YOUR OBJECTIVE:
Among the entries, find the lines with the string "Lösungen" and copy them.
======== INPUT DATA
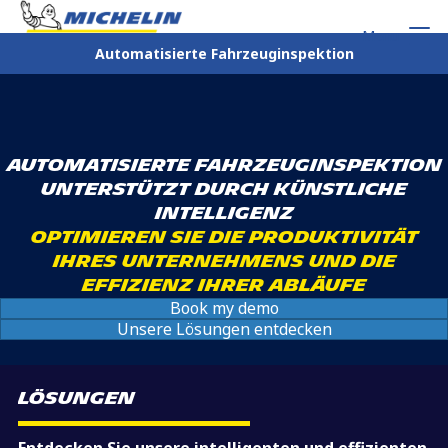
Menu
Automatisierte Fahrzeuginspektion
AUTOMATISIERTE FAHRZEUGINSPEKTION
UNTERSTÜTZT DURCH KÜNSTLICHE
INTELLIGENZ
Optimieren Sie die Produktivität
Ihres Unternehmens und die
Effizienz Ihrer Abläufe
Book my demo
Unsere Lösungen entdecken
Lösungen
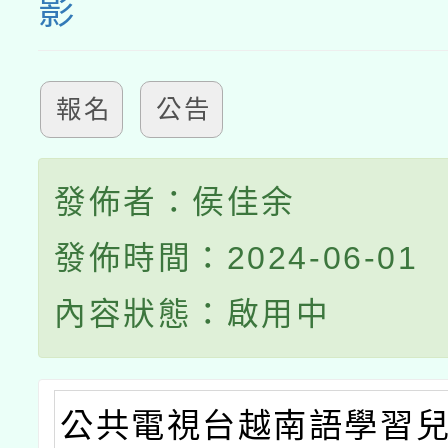
影
報名
公告
發佈者：侯佳余
發佈時間：2024-06-01
內容狀態：啟用中
公共電視台越南語學習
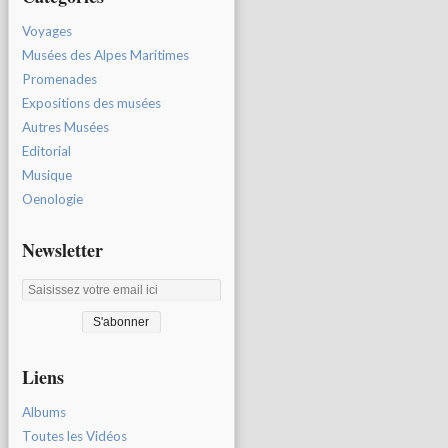
Voyages
Musées des Alpes Maritimes
Promenades
Expositions des musées
Autres Musées
Editorial
Musique
Oenologie
Newsletter
Liens
Albums
Toutes les Vidéos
================
RESULT OF THIS TASK:
Unsere Lösungen entdecken
Lösungen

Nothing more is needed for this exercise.